Pessina, l’ex Monza si fa male al ginocchio. Ma può tornare al Milan

Non finisce bene la stagione dell’ex biancorosso del Verona (ma in prestito dall’Atalanta). Per lui un infortunio al ginocchio che rischia di non essere banale

INTRECCIO. Pessina – ieri sfortunato: è uscito in barella a Genova, per un problema al ginocchio da valutare – rende bene sia sulla trequarti che da incontrista. Qualità che hanno contribuito alla grande stagione del Verona, tanto che da quelle parti sperano di tenerselo. Ma il Milan ha già avviato qualche contatto con l’Atalanta, perché Pessina farebbe molto comodo per le caratteristiche cercate da Pioli in un centrocampista. Nel ruolo, al momento c’è solo Krunic come alternativa a Kessie e Bennacer. Un sondaggio per Pessina lo aveva fatto anche la Roma. L’ultima parola, verosimilmente, sarà di Gian Piero Gasperini. Il club bergamasco sembra orientato a far partecipare il giocatore al (mini) ritiro in vista della prossima stagione, per poi avviare le valutazioni del caso. Il Verona ha un diritto di riscatto fissato a 4,5 milioni, mentre l’Atalanta si è tenuta un contro-riscatto pari a 500mila euro. Pessina in stand-by, aspettando il miglior offerente, resta una delle soluzioni verso il nuovo campionato. Per adesso è un intreccio, col Milan che deve anche armarsi di pazienza. Lo scrive il Corriere dello Sport.

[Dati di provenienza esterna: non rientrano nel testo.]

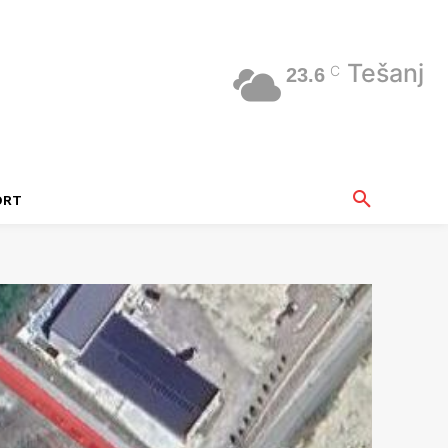
Tešanj
C
23.6
ORT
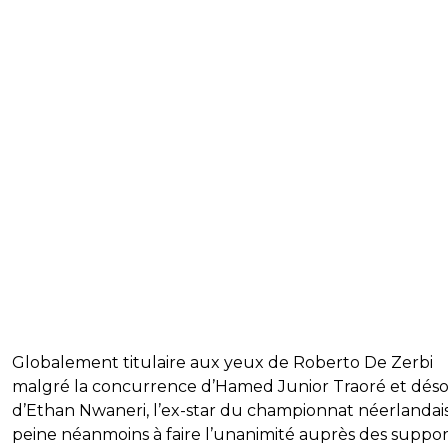
Globalement titulaire aux yeux de Roberto De Zerbi
malgré la concurrence d’Hamed Junior Traoré et dés
d’Ethan Nwaneri, l’ex-star du championnat néerlandai
peine néanmoins à faire l’unanimité auprès des suppor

LOW-COST. Confortato, però, da un precedente accordo preso con l’Atalanta per Pessina. Cautelandosi per quando sarebbe avvenuta la futura rivendita del centrocampista, ceduto alla società di Percassi nel 2017 all’interno dell’operazione che portava Conti in rossonero. Il Milan aveva appunto preso Pessina due anni prima, a parametro zero da un Monza appena fallito. Ed è stato lungimirante nell’inquadrarne le qualità. Un ragazzo di prospettiva, che nello scorso campionato veniva impiegato a singhiozzo da Gasperini mentre ora Juric ne ha fatto un titolare fisso. Ecco perché la consacrazione di Pessina in serie A deve andare di pari passo al giudizio di Gasp. Che potrebbe ricredersi a breve. Mentre il Milan fiuta l’affare: un acquisto low-cost, indipendentemente dal valore che può dargli l’Atalanta. Anche facendone lievitare il prezzo del cartellino – almeno una decina di milioni – i rossoneri acquisterebbero comunque Pessina a un prezzo calmierato.